WHAT IS NEEDED:
Look in the data below for the line that has "Modeling cortical circuits", then print exactly every line from there through the line that has "Promote and Distribute", leaving pictures out.

Transcribed page contents
++++
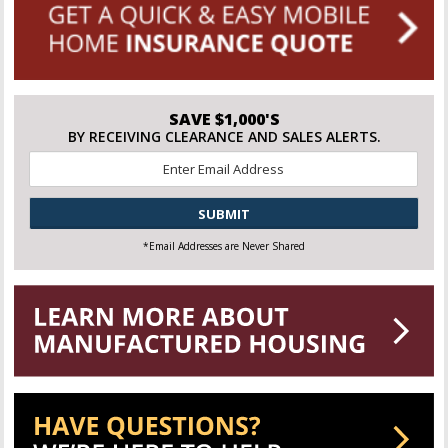
SAVE $1,000'S
BY RECEIVING CLEARANCE AND SALES ALERTS.
Email
*
CAPTCHA
*Email Addresses are Never Shared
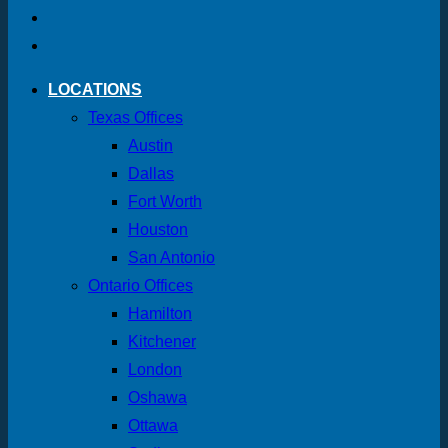
LOCATIONS
Texas Offices
Austin
Dallas
Fort Worth
Houston
San Antonio
Ontario Offices
Hamilton
Kitchener
London
Oshawa
Ottawa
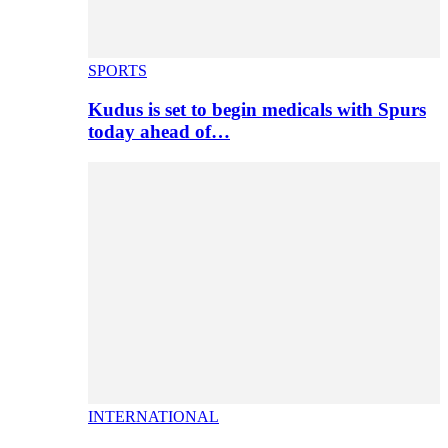
SPORTS
Kudus is set to begin medicals with Spurs
today ahead of…
INTERNATIONAL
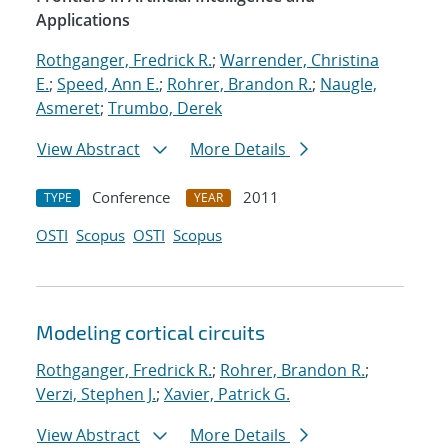
Applications
Rothganger, Fredrick R.
;
Warrender, Christina
E.
;
Speed, Ann E.
;
Rohrer, Brandon R.
;
Naugle,
Asmeret
;
Trumbo, Derek
View Abstract
More Details
Conference
2011
TYPE
YEAR
OSTI
Scopus
OSTI
Scopus
Modeling cortical circuits
Rothganger, Fredrick R.
;
Rohrer, Brandon R.
;
Verzi, Stephen J.
;
Xavier, Patrick G.
View Abstract
More Details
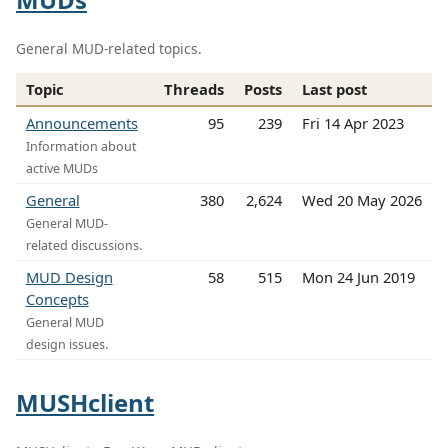
General MUD-related topics.
Topic
Threads
Posts
Last post
Announcements
95
239
Fri 14 Apr 2023
Information about
active MUDs
General
380
2,624
Wed 20 May 2026
General MUD-
related discussions.
MUD Design
58
515
Mon 24 Jun 2019
Concepts
General MUD
design issues.
MUSHclient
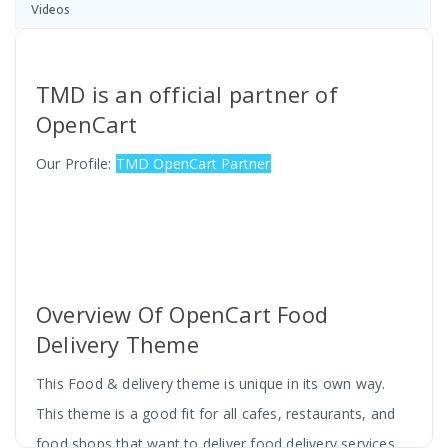
Videos
TMD is an official partner of
OpenCart
Our Profile:
TMD OpenCart Partner
Overview Of OpenCart Food
Delivery Theme
This Food & delivery theme is unique in its own way.
This theme is a good fit for all cafes, restaurants, and
food shops that want to deliver food delivery services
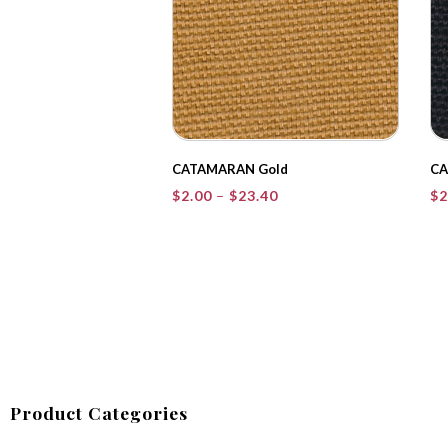
CATAMARAN Gold
CA
Price
$
2.00
–
$
23.40
$
2
range:
$2.00
through
$23.40
Product Categories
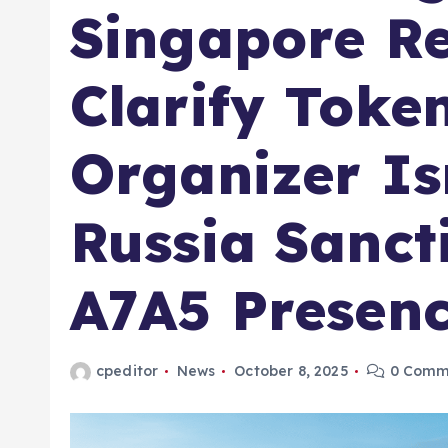
Singapore Re
Clarify Toke
Organizer Is
Russia Sanct
A7A5 Presen
cpeditor
News
October 8, 2025
0 Comm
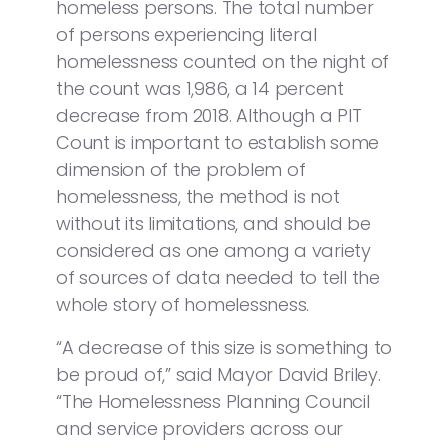
homeless persons. The total number
of persons experiencing literal
homelessness counted on the night of
the count was 1,986, a 14 percent
decrease from 2018. Although a PIT
Count is important to establish some
dimension of the problem of
homelessness, the method is not
without its limitations, and should be
considered as one among a variety
of sources of data needed to tell the
whole story of homelessness.
“A decrease of this size is something to
be proud of,” said Mayor David Briley.
“The Homelessness Planning Council
and service providers across our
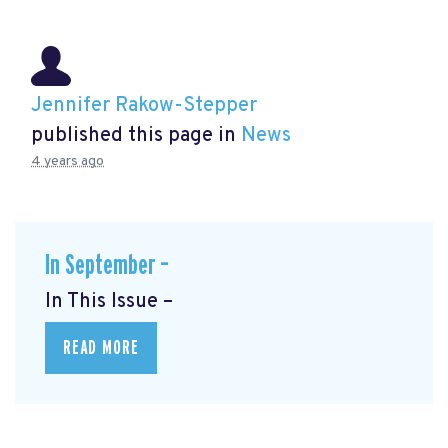
Jennifer Rakow-Stepper
published this page in
News
4 years ago
In September –
In This Issue –
READ MORE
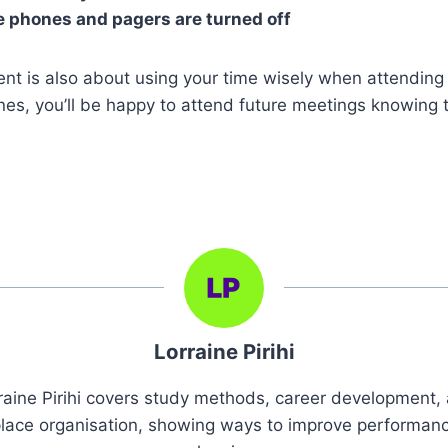
e phones and pagers are turned off
 is also about using your time wisely when attending 
nes, you’ll be happy to attend future meetings knowing t
Lorraine Pirihi
raine Pirihi covers study methods, career development,
lace organisation, showing ways to improve performan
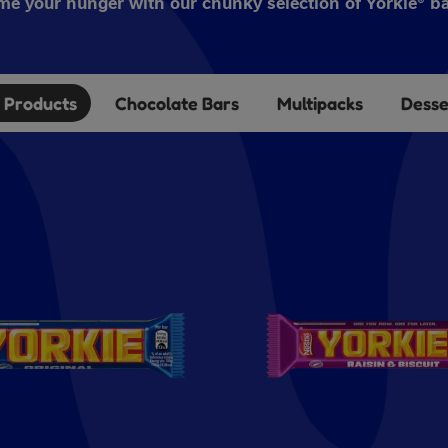
me your hunger with our chunky selection of Yorkie® ba
l Products
Chocolate Bars
Multipacks
Desse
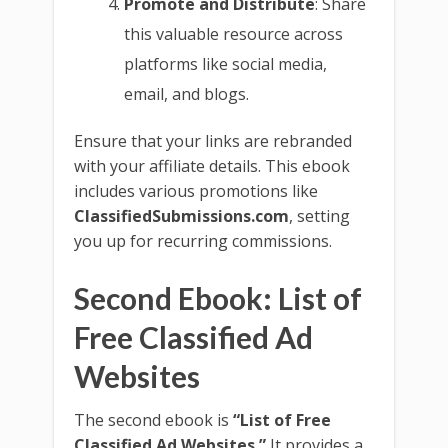
Promote and Distribute
: Share
this valuable resource across
platforms like social media,
email, and blogs.
Ensure that your links are rebranded
with your affiliate details. This ebook
includes various promotions like
ClassifiedSubmissions.com
, setting
you up for recurring commissions.
Second Ebook: List of
Free Classified Ad
Websites
The second ebook is
“List of Free
Classified Ad Websites.”
It provides a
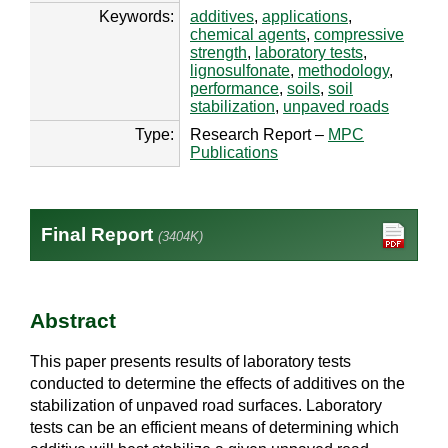
Keywords:
additives
,
applications
,
chemical agents
,
compressive
strength
,
laboratory tests
,
lignosulfonate
,
methodology
,
performance
,
soils
,
soil
stabilization
,
unpaved roads
Type:
Research Report –
MPC
Publications
Final Report
(3404K)
Abstract
This paper presents results of laboratory tests
conducted to determine the effects of additives on the
stabilization of unpaved road surfaces. Laboratory
tests can be an efficient means of determining which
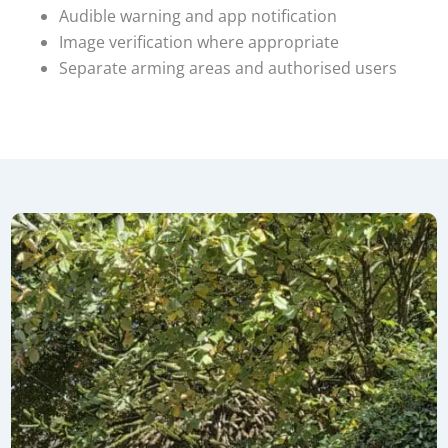
Audible warning and app notification
Image verification where appropriate
Separate arming areas and authorised users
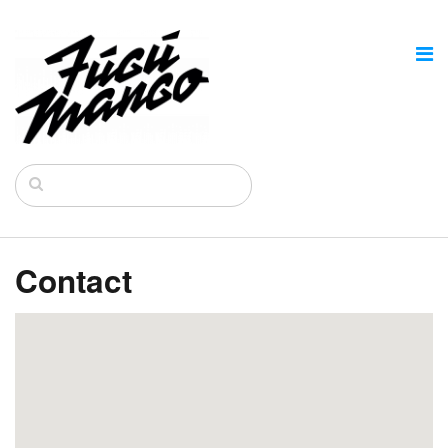
Contact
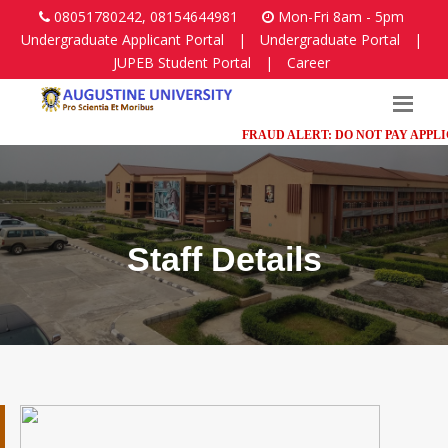
08051780242, 08154644981
Mon-Fri 8am - 5pm
Undergraduate Applicant Portal
|
Undergraduate Portal
|
JUPEB Student Portal
|
Career
FRAUD ALERT: DO NOT PAY APPLICAT
Staff Details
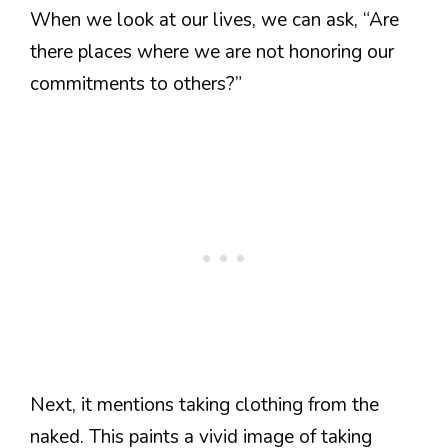
When we look at our lives, we can ask, “Are
there places where we are not honoring our
commitments to others?”
Next, it mentions taking clothing from the
naked. This paints a vivid image of taking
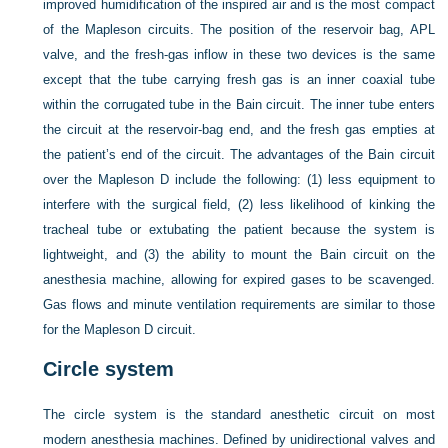
improved humidification of the inspired air and is the most compact
of the Mapleson circuits. The position of the reservoir bag, APL
valve, and the fresh-gas inflow in these two devices is the same
except that the tube carrying fresh gas is an inner coaxial tube
within the corrugated tube in the Bain circuit. The inner tube enters
the circuit at the reservoir-bag end, and the fresh gas empties at
the patient’s end of the circuit. The advantages of the Bain circuit
over the Mapleson D include the following: (1) less equipment to
interfere with the
surgical field, (2) less likelihood of kinking the
tracheal tube or extubating the patient because the system is
lightweight, and (3) the ability to mount the Bain circuit on the
anesthesia machine, allowing for expired gases to be scavenged.
Gas flows and minute ventilation requirements are similar to those
for the Mapleson D circuit.
Circle system
The circle system is the standard anesthetic circuit on most
modern anesthesia machines. Defined by unidirectional valves and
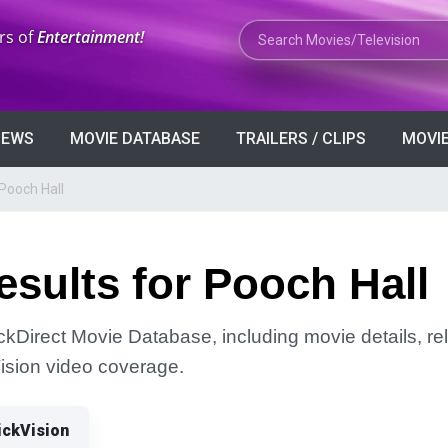
Search Movies or TV Shows
rs of
Entertainment!
VIEWS
MOVIE DATABASE
TRAILERS / CLIPS
MOVIE
Pooch Hall
sults for Pooch Hall
ickDirect Movie Database, including movie details, rel
Vision video coverage.
ickVision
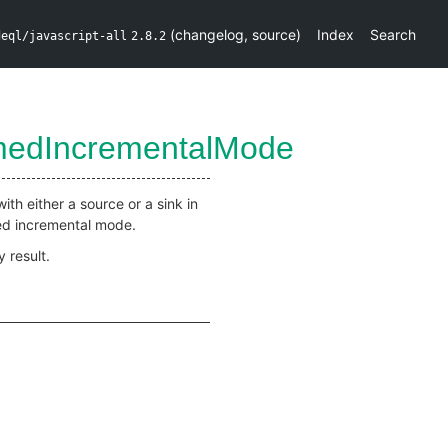
(
changelog
,
source
)
Index
Search
deql/javascript-all
2.8.2
rmedIncrementalMode
ith either a source or a sink in
med incremental mode.
 result.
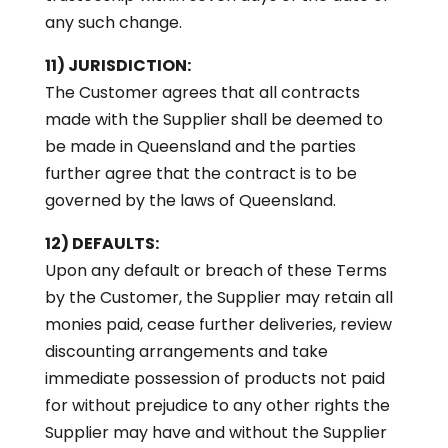
any such change.
11) JURISDICTION:
The Customer agrees that all contracts
made with the Supplier shall be deemed to
be made in Queensland and the parties
further agree that the contract is to be
governed by the laws of Queensland.
12) DEFAULTS:
Upon any default or breach of these Terms
by the Customer, the Supplier may retain all
monies paid, cease further deliveries, review
discounting arrangements and take
immediate possession of products not paid
for without prejudice to any other rights the
Supplier may have and without the Supplier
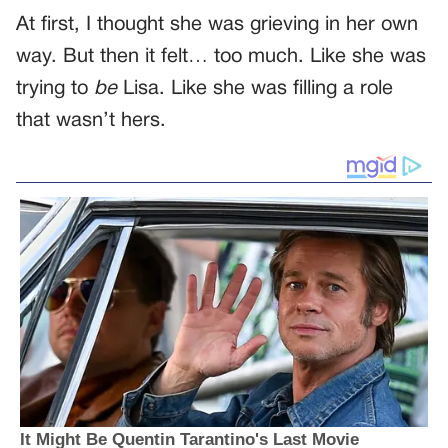
At first, I thought she was grieving in her own
way. But then it felt… too much. Like she was
trying to
be
Lisa. Like she was filling a role
that wasn’t hers.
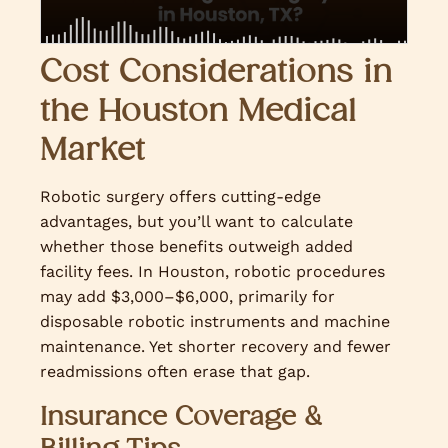
Cost Considerations in
the Houston Medical
Market
Robotic surgery offers cutting-edge
advantages, but you’ll want to calculate
whether those benefits outweigh added
facility fees. In Houston, robotic procedures
may add $3,000–$6,000, primarily for
disposable robotic instruments and machine
maintenance. Yet shorter recovery and fewer
readmissions often erase that gap.
Insurance Coverage &
Billing Tips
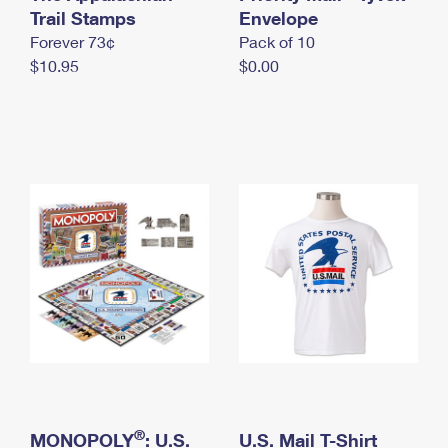
International Business Shipping
Trail Stamps
First-Class Mail International
Envelope
Money Orders
Forever 73¢
Pack of 10
Managing Business Mail
Filing an International Claim
Filing a Claim
$10.95
$0.00
USPS & Web Tools APIs
Requesting an International Refund
Requesting a Refund
Prices
®
MONOPOLY
: U.S.
U.S. Mail T-Shirt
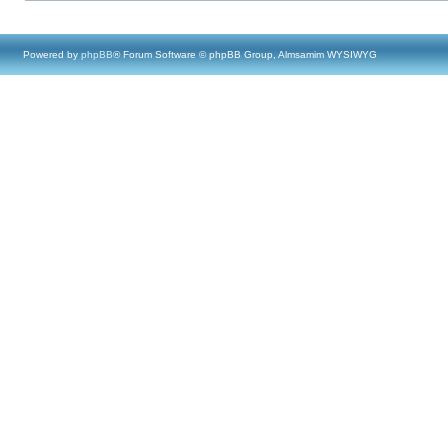
Powered by
phpBB
® Forum Software © phpBB Group, Almsamim WYSIWYG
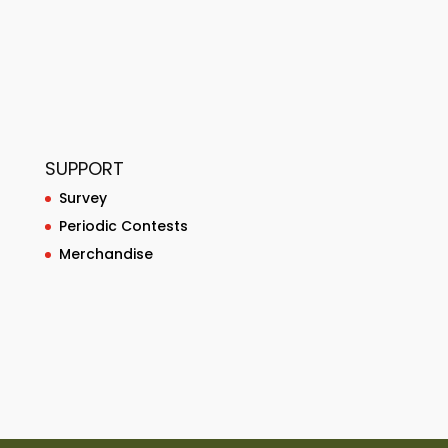
SUPPORT
Survey
Periodic Contests
Merchandise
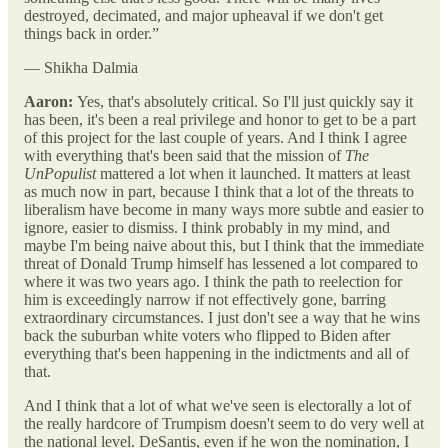
destroyed, decimated, and major upheaval if we don't get
things back in order.”
— Shikha Dalmia
Aaron:
Yes, that's absolutely critical. So I'll just quickly say it
has been, it's been a real privilege and honor to get to be a part
of this project for the last couple of years. And I think I agree
with everything that's been said that the mission of
The
UnPopulist
mattered a lot when it launched. It matters at least
as much now in part, because I think that a lot of the threats to
liberalism have become in many ways more subtle and easier to
ignore, easier to dismiss. I think probably in my mind, and
maybe I'm being naive about this, but I think that the immediate
threat of Donald Trump himself has lessened a lot compared to
where it was two years ago. I think the path to reelection for
him is exceedingly narrow if not effectively gone, barring
extraordinary circumstances. I just don't see a way that he wins
back the suburban white voters who flipped to Biden after
everything that's been happening in the indictments and all of
that.
And I think that a lot of what we've seen is electorally a lot of
the really hardcore of Trumpism doesn't seem to do very well at
the national level. DeSantis, even if he won the nomination, I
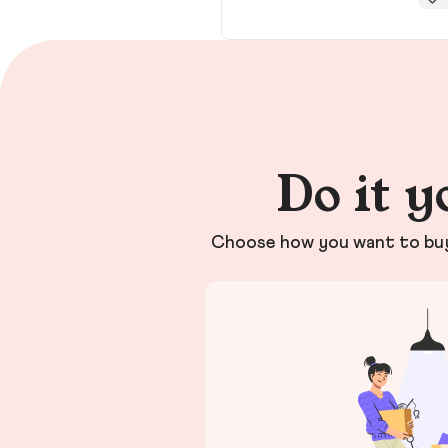
Do it y
Choose how you want to buy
++++
OUTPUT:
Modeling cortical circuits
Rothganger, Fredrick R.
;
Rohrer, Brandon R.
;
Verzi, Stephen J.
;
Xavier, Patrick G.
View Abstract
More Details
General MUD-related topics.
Topic
Threads
Posts
Last post
Announcements
95
239
Fri 14 Apr 2023
Information about
active MUDs
General
380
2,624
Wed 20 May 2026
General MUD-
related discussions.
MUD Design
58
515
Mon 24 Jun 2019
Concepts
General MUD
design issues.
MUSHclient
Videos
TMD is an official partner of
OpenCart
Our Profile:
TMD OpenCart Partner
Overview Of OpenCart Food
Delivery Theme
This Food & delivery theme is unique in its own way.
This theme is a good fit for all cafes, restaurants, and
food shops that want to deliver food delivery services
CATAMARAN Gold
CA
Price
$
2.00
–
$
23.40
$
2
range:
$2.00
through
$23.40
Product Categories
Singapore Re
Clarify Toke
Organizer Is
Russia Sanct
A7A5 Presen
cpeditor
News
October 8, 2025
0 Comm
homeless persons. The total number
of persons experiencing literal
homelessness counted on the night of
the count was 1,986, a 14 percent
decrease from 2018. Although a PIT
Count is important to establish some
dimension of the problem of
homelessness, the method is not
without its limitations, and should be
considered as one among a variety
of sources of data needed to tell the
whole story of homelessness.
“A decrease of this size is something to
be proud of,” said Mayor David Briley.
“The Homelessness Planning Council
and service providers across our
Jennifer Rakow-Stepper
published this page in
News
4 years ago
In September –
In This Issue –
READ MORE
e phones and pagers are turned off
 is also about using your time wisely when attending 
nes, you’ll be happy to attend future meetings knowing t
Lorraine Pirihi
raine Pirihi covers study methods, career development,
lace organisation, showing ways to improve performan
me your hunger with our chunky selection of Yorkie® ba
l Products
Chocolate Bars
Multipacks
Desse
Promote and Distribute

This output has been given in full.